A MAN was circumcised by mistake after bungling surgeons got him muddled with another patient.
The shocking revelation came to light in an NHS report – which detailed how he was due to have an entirely different procedure.
Getty – Contributor A man was left circumcised in a blunder where medical records were mixe dup
The patient had been scheduled to have a cystoscopy – a bladder inspection with a camera.
But instead surgeons removed his foreskin after his notes were mixed with a patient due to have a circumcision last September.
The error was one of eight “never events” at University Hospital of Leicester NHS Trusts last year – with the report stating the trusts had failed to learn from them.
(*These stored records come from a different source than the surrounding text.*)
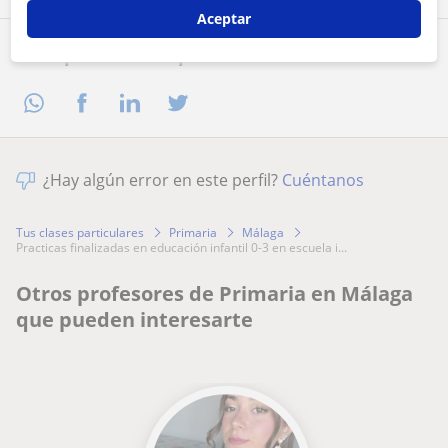
Aceptar
Comparte a este profesor
¿Hay algún error en este perfil?
Cuéntanos
Tus clases particulares
Primaria
Málaga
practicas finalizadas en educación infantil 0-3 en escuela i...
Otros profesores de Primaria en Málaga
que pueden interesarte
Leicester City Clinical Commissioning Group (LCCCG) also revealed in the report a swab was left inside a child after nasal surgery.
In April another patient also had surgery intended for another man with a similar name, and one person had a hip implant in the wrong side.
The report stated: “Failure to demonstrate learning from never events has been a concern for Leicester, Leicestershire and Rutland commissioners and partners for some time.
“The CCG has an important role in continuing to support UHL to achieve their quality and safety ambitions and intends to do this modelling the comprehensive and collaborative approach described within the CQC report.
“This will be achieved through continuing to strengthen our relationships and aligning our improvement approach around a common set of clinical priorities.”
‘NEVER EVENTS’ 2018
1. January: Patient wrongly connected to air flowmeter instead of oxygen.
2. March: Swab left inside child who had adenoidectomy.
3. April: Patient wrongly connected to air flowmeter instead of oxygen.
4. April: Medics mix-up notes of men with similar names meaning patient has wrong operation.
5. May: Patient had wrong surgery after blunder with consent form process.
6. June: Surgeons incorrectly mark a patient for an angiogram.
7. September: Male patient mistakenly circumcised when he was supposed to have a cystoscopy.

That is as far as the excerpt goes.